The most knowledgeable among us would say, “The Federal Reserve System is an unlawful delegation of the power of Congress.” They would be correct!
In 1907, New York Times Financial Review published Paul Warburg's (a partner of Kuhn, Loeb and Co..) first official reform plan, entitled "A Plan for a Modified Central Bank," in which he outlined remedies that he thought might avert Panics. Jacob Schiff, (C.E.O.of Kuhn, Loeb and Co.), warned, "Unless we have a Central Bank with adequate control of credit resources, this country is going to undergo the most severe and far reaching money Panic in its history." The Panic of 1907 hit full stride in October.
The history behind the creation of the Bank Act of 1909 and the Federal Reserve System of 1913 lay with the Bank Panic of 1907. F. Augustus Heinze (a banker) and his failed attempt to corner the stock of United Copper Company caused the Panic. The collapse of Heinze's scheme exposed an intricate network of interlocking directorates across Banks, Brokerage Houses, and Trust Companies in New York City. The discovery of the close associations between bankers and stockbrokers seriously raised the anxiety of already nervous depositors.
CONSIDER: The reader should note that this Bank/Stockbroker association caused the Depressions of 1907, 1933, and 2008, with the two latter being the worst in our history. In other words, we have had the most severe Depressions under the watch of the Federal Reserve System.
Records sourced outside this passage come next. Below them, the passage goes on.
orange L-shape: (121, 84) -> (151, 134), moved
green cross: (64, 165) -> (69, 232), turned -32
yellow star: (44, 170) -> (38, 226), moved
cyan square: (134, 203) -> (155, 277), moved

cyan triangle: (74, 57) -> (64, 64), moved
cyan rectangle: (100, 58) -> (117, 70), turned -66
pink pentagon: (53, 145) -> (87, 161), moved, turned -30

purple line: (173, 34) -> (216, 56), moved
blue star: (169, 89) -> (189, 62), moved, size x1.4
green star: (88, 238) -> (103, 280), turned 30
Heinze’s involvement in New York Banking was subsequently linked to one of his close and suspicious associates, C.F. Morse. Morse controlled three national banks directly and was a director of four other banks. After the failure of his attempt to corner United Copper stock, Heinze was forced to resign from the presidency of Mercantile National Bank, and worried depositors began a run on the bank. Depositors began runs on several of the banks controlled by Morse as well.
TIME LINE 1907:
October 18, Charles Barney (President Knickerbocker Trust) was reported to have been involved in Heinze’s Copper Scheme. National Bank of Commerce refuses to continue acting as a clearing agent as a vote of no confidence seriously alarmed Knickerbocker depositors. The run on Knickerbocker Trust begins.
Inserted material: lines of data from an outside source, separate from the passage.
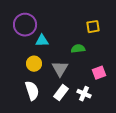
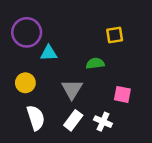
yellow circle: (34, 64) -> (25, 83), moved
pink square: (99, 73) -> (122, 94), turned 32

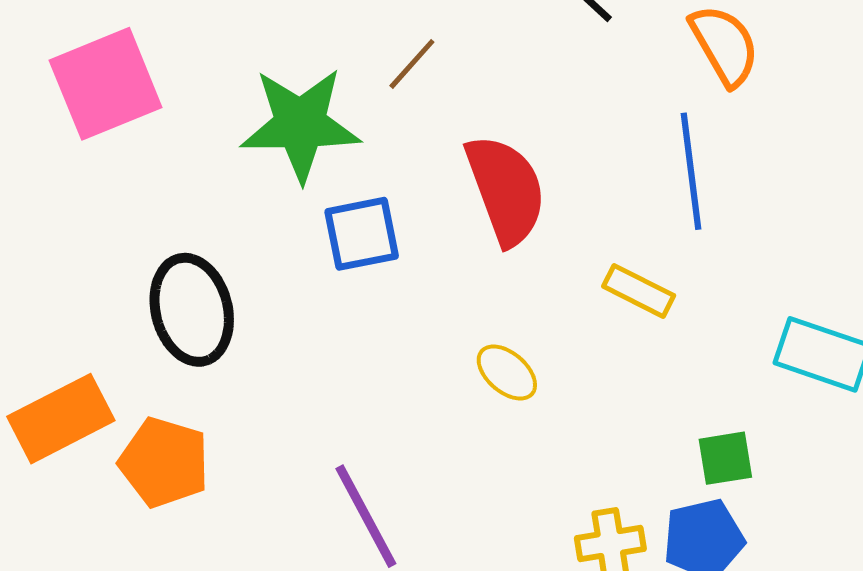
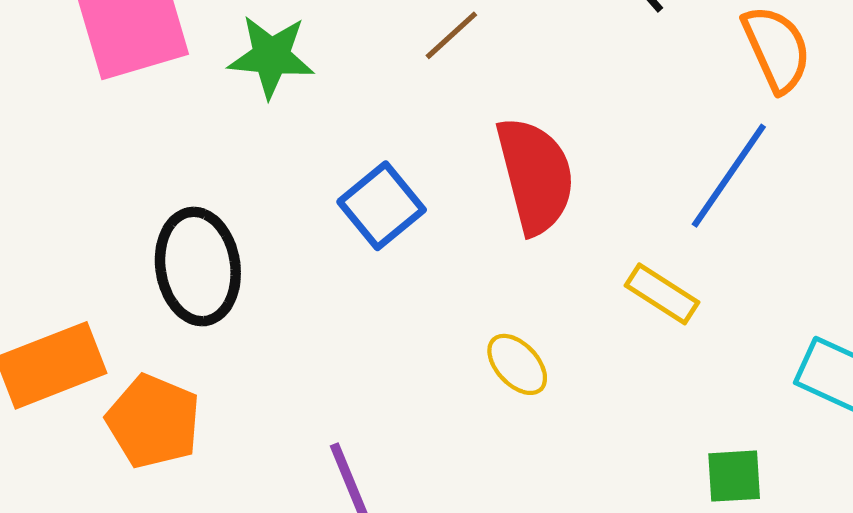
green star: (300, 124) -> (271, 56), moved, size x0.7
blue line: (691, 171) -> (729, 176), turned 36
blue square: (362, 234) -> (382, 206), turned -34

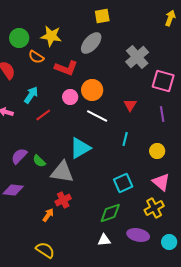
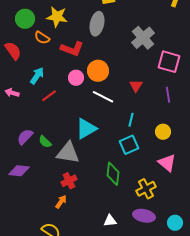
gray ellipse: (91, 43) -> (97, 24), turned -30
cyan square: (123, 183) -> (129, 145), moved
yellow cross: (154, 208) -> (146, 189), moved
green diamond: (110, 213) -> (113, 174), moved, turned -65
orange arrow: (48, 215) -> (61, 202), moved

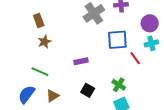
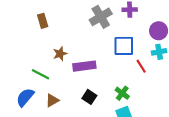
brown star: (44, 42) -> (60, 54), moved
purple rectangle: (81, 61) -> (84, 66), size x1.5

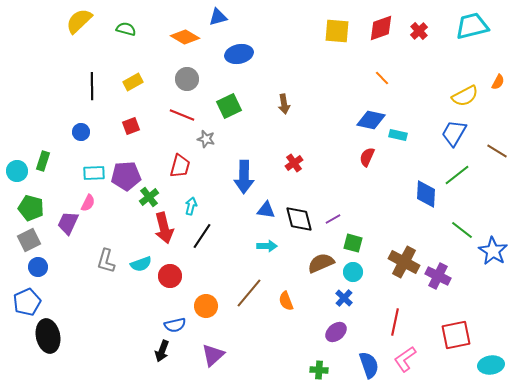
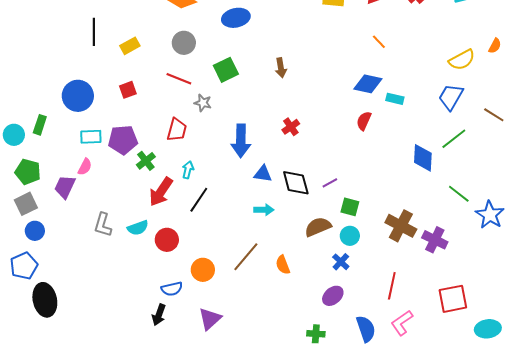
black line: (92, 86) -> (94, 32), moved
blue circle: (81, 132) -> (78, 96), size x1.8
red arrow: (164, 228) -> (161, 192), turned 48

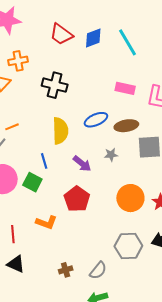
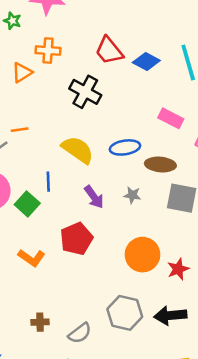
red trapezoid: (61, 34) -> (109, 51), moved
blue diamond: (93, 38) -> (146, 62), moved, turned 35
yellow semicircle: (60, 131) -> (78, 150), turned -68

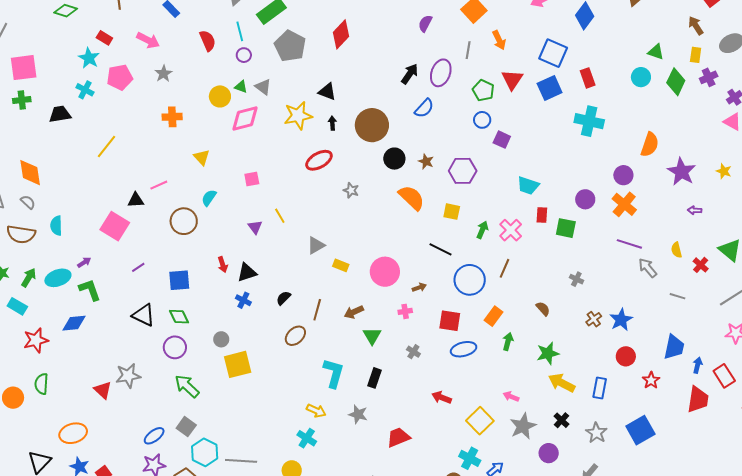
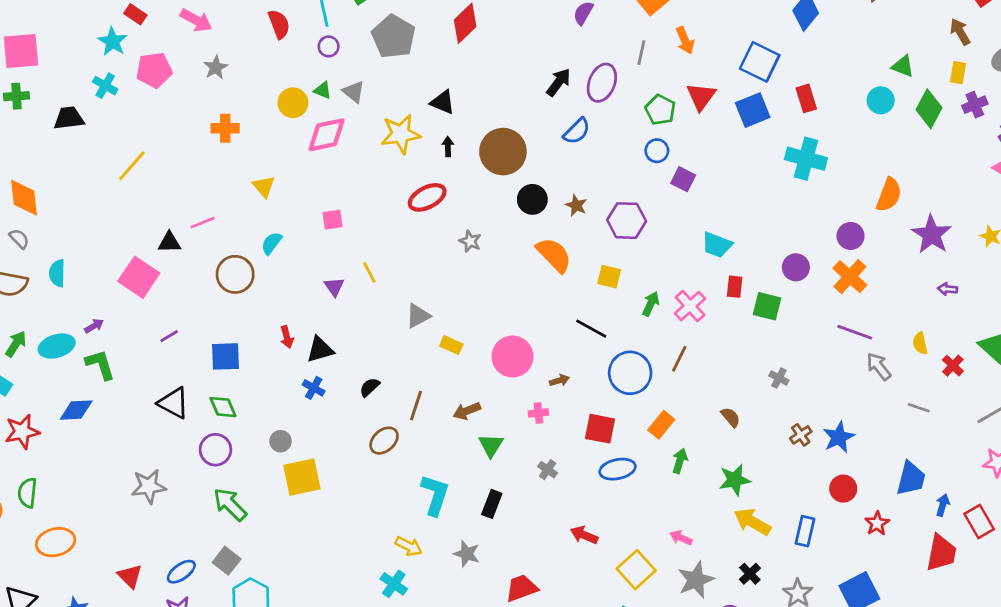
red triangle: (103, 390) -> (130, 576), moved
orange ellipse: (73, 433) -> (56, 542), moved

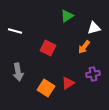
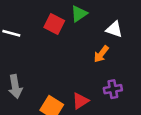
white triangle: (94, 28) -> (114, 29), turned 32
red square: (48, 48) -> (54, 24), moved

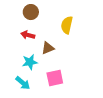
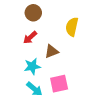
red arrow: (28, 35) -> (30, 37), turned -56
cyan arrow: (23, 83) -> (34, 89), moved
October 21, the National Bank of Commerce announces it would stop clearing checks for the Knickerbocker Trust Company, the third largest trust in New York City.
J.P. Morgan organized a meeting of Trust Company Executives to discuss ways to halt the Panic. Morgan, along with James Stillman (National City Bank) and George Baker (First National Bank) had earlier organized an informal team to oversee relief efforts during the Panic at the National Banks. Assisting them were several young financial experts responsible for evaluating the assets of troubled institutions and indicating which ones were worthy of aid. Chief among these investigators was Benjamin Strong of Banker's Trust Company, who would later become president of the Federal Reserve Bank of New York.
October 22, Knickerbocker underwent a run for three hours before suspending operations having paid out $8 Million in cash.
October 23, next to the front-page article describing the run on the Knickerbocker Trust the New York Times has a headline describing the Trust Company of America, (second largest trust company in New York City) as the current "sore point" in the Panic. By attracting attention to the Trust Company of America, the article greatly exacerbated the serious run on it. Charles Barney was also a member of the Board of Directors of Trust Company of America.
Withdrawals from Trust Company of America were approximately $1.5 Million the previous day and on the day the ill-timed article was published depositors claimed another $13 Million of nearly $60 Million in total deposits.
October 24, withdrawals from Trust Company of America were an additional $8 Million to $9 Million.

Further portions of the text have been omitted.